The Los Angeles Times – As climate change challenges home insurers, an ‘uninsurable future’ looms

By Ryan Fonseca, THE LOS ANGELES TIMES

https://www.latimes.com/california/newsletter/2023-09-07/as-climate-change-challenges-home-insurers-an-uninsurable-future-looms-essential-california

As climate change challenges home insurers, an ‘uninsurable future’ looms

To kick off the spiffy new version of this newsletter, I want to talk about your insurance policy.

Earlier this year two major insurers, Allstate and State Farm, announced they would stop offering new policies for properties in the Golden State. Officials from State Farm — the state’s longtime top home insurer — cited “rapidly growing catastrophe exposure and a challenging reinsurance market.”

Farmers recently announced it was laying off 11% of its workforce and tempering its growth goals in California.

The companies indicate they’re responding to what scientists have been telling us: Human-caused climate change is intensifying wildfires and other environmental disasters. Covering homes in increasingly dry, fuel-rich forests, on cliffs that don’t stay put and at the edge of the coast as sea levels rise is a business that’s only getting riskier.

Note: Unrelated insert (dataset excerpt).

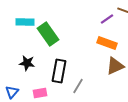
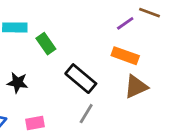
green rectangle: (48, 34) -> (46, 44), size x0.7
black rectangle: (59, 71) -> (81, 79), moved, turned -60

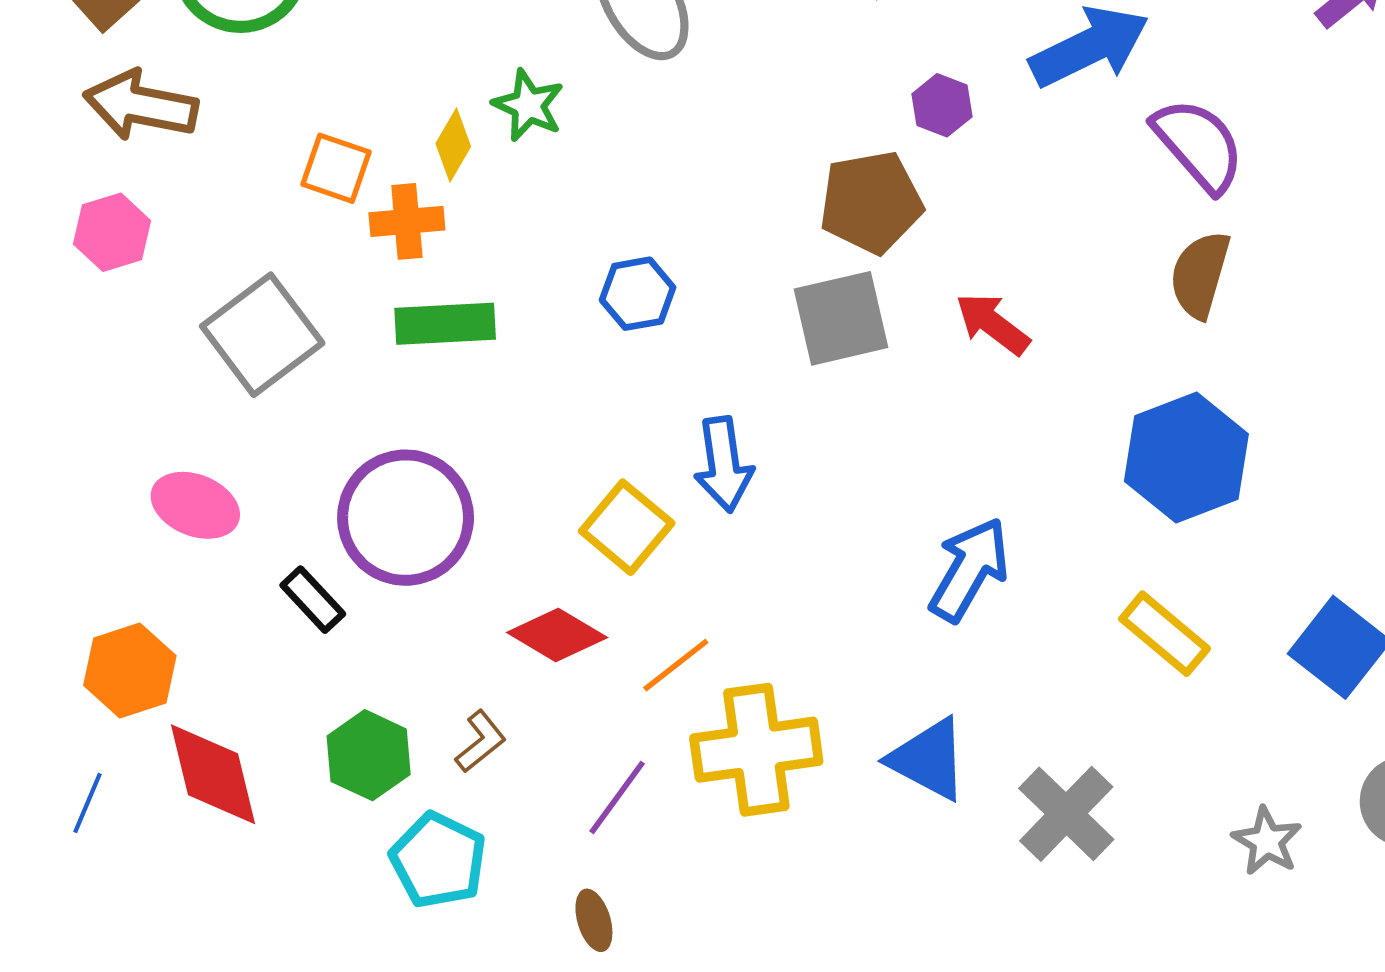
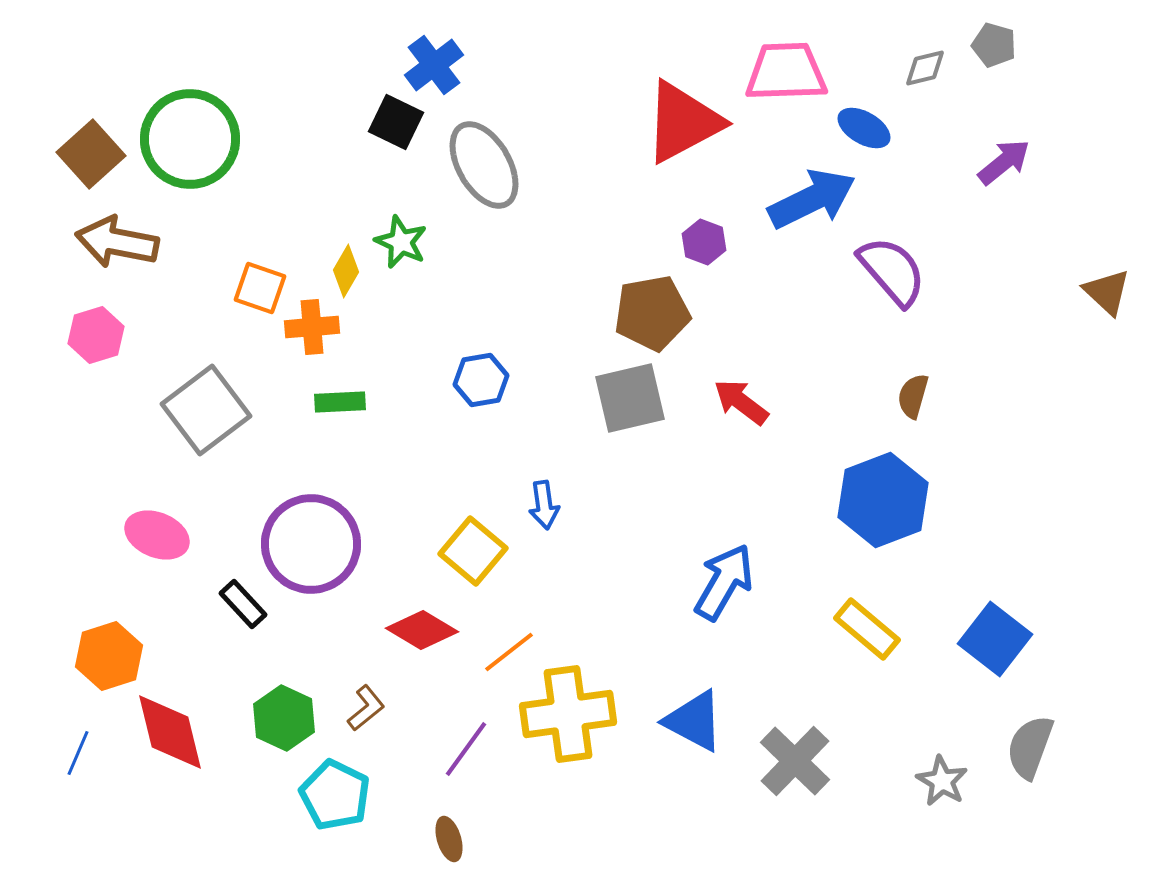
brown semicircle: (1200, 275) -> (913, 396), moved, size x0.7
green rectangle: (445, 324) -> (340, 402), size x0.7
blue arrow: (724, 464) -> (544, 505), size x0.7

“This could be the beginning of a market collapse that would leave millions stranded without affordable insurance as their homes burned to the ground,” Times business reporter Sam Dean wrote this summer.

These anxieties in the insurance market have been a long time coming, and enrollment in the state-sponsored FAIR plan, which covers properties other insurers refuse to, has more than doubled since 2018.

But critics have also questioned whether there’s more to the companies’ decision to step back from states where the effects of climate change are becoming more apparent.

Are they using climate change as “an excuse to escape from … regulatory protections,” as Consumer Watchdog founder Harvey Rosenfield told Bloomberg?

I spoke with Dave Jones, director of UC Berkeley’s Climate Risk Initiative and the state’s former insurance commissioner, to learn more about these high-profile retreats and what they could mean for Californians. He acknowledged the debates about insurers’ motives and whether any “near-term policy changes [could] make some difference at the margin,” but cautioned that focusing on that part of the story could make us “lose sight of the forest for the trees.”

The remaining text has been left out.